• _EXERCISE BRIEF_
Please retype, word for word, the line containing "Pascale Péraldi, conseillère" and every line after it through the end of the records, leaving out all pictures.

[Stored data entries]
╭──

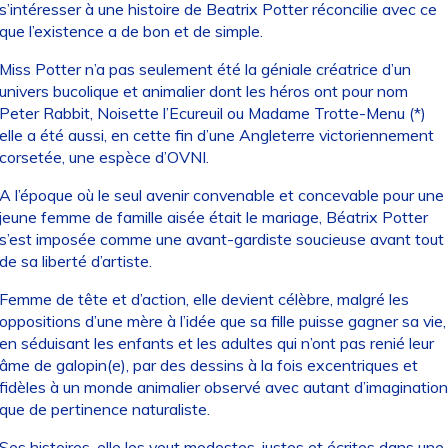
s’intéresser à une histoire de Beatrix Potter réconcilie avec ce
que l’existence a de bon et de simple.
Miss Potter n’a pas seulement été la géniale créatrice d’un
univers bucolique et animalier dont les héros ont pour nom
Peter Rabbit, Noisette l’Ecureuil ou Madame Trotte-Menu (*)
elle a été aussi, en cette fin d’une Angleterre victoriennement
corsetée, une espèce d’OVNI.
A l’époque où le seul avenir convenable et concevable pour une
jeune femme de famille aisée était le mariage, Béatrix Potter
s’est imposée comme une avant-gardiste soucieuse avant tout
de sa liberté d’artiste.
Femme de tête et d’action, elle devient célèbre, malgré les
oppositions d’une mère à l’idée que sa fille puisse gagner sa vie,
en séduisant les enfants et les adultes qui n’ont pas renié leur
âme de galopin(e), par des dessins à la fois excentriques et
fidèles à un monde animalier observé avec autant d’imagination
que de pertinence naturaliste.
Ses histoires, elle les veut modestes, justes et écrites dans une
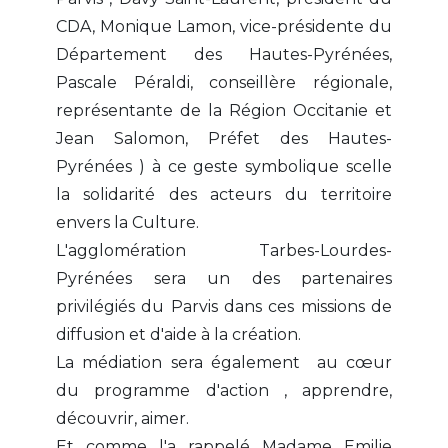
CDA, Monique Lamon, vice-présidente du
Département des Hautes-Pyrénées,
Pascale Péraldi, conseillère régionale,
représentante de la Région Occitanie et
Jean Salomon, Préfet des Hautes-
Pyrénées ) à ce geste symbolique scelle
la solidarité des acteurs du territoire
envers la Culture.
L'agglomération Tarbes-Lourdes-
Pyrénées sera un des partenaires
privilégiés du Parvis dans ces missions de
diffusion et d'aide à la création.
La médiation sera également au cœur
du programme d'action , apprendre,
découvrir, aimer.
Et comme l'a rappelé Madame Emilie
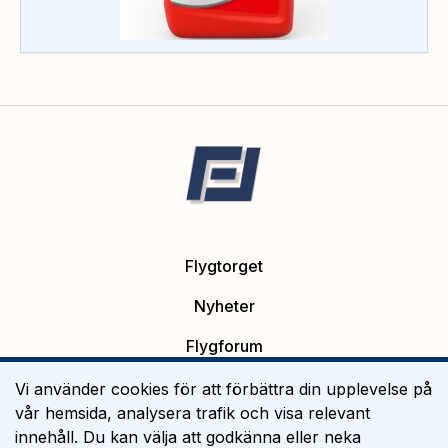
Flygtorget
Nyheter
Flygforum
Platsannonser
Vi använder cookies för att förbättra din upplevelse på
vår hemsida, analysera trafik och visa relevant
Flygutbildning
innehåll. Du kan välja att godkänna eller neka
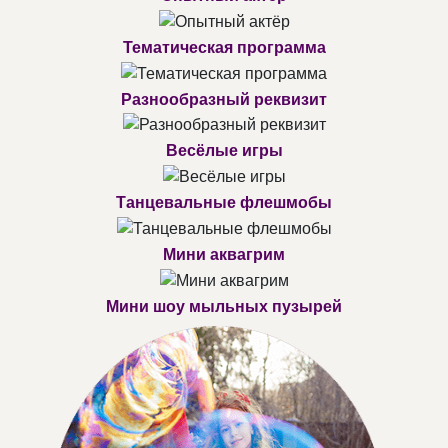
Тематическая программа
Разнообразный реквизит
Весёлые игры
Танцевальные флешмобы
Мини аквагрим
Мини шоу мыльных пузырей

╰──

• _ANSWER TO THIS EXERCISE_
Pascale Péraldi, conseillère régionale,
représentante de la Région Occitanie et
Jean Salomon, Préfet des Hautes-
Pyrénées ) à ce geste symbolique scelle
la solidarité des acteurs du territoire
envers la Culture.
L'agglomération Tarbes-Lourdes-
Pyrénées sera un des partenaires
privilégiés du Parvis dans ces missions de
diffusion et d'aide à la création.
La médiation sera également au cœur
du programme d'action , apprendre,
découvrir, aimer.
Et comme l'a rappelé Madame Emilie
Flygtorget
Nyheter
Flygforum
Platsannonser
Vi använder cookies för att förbättra din upplevelse på
vår hemsida, analysera trafik och visa relevant
Flygutbildning
innehåll. Du kan välja att godkänna eller neka
Тематическая программа
Разнообразный реквизит
Весёлые игры
Танцевальные флешмобы
Мини аквагрим
Мини шоу мыльных пузырей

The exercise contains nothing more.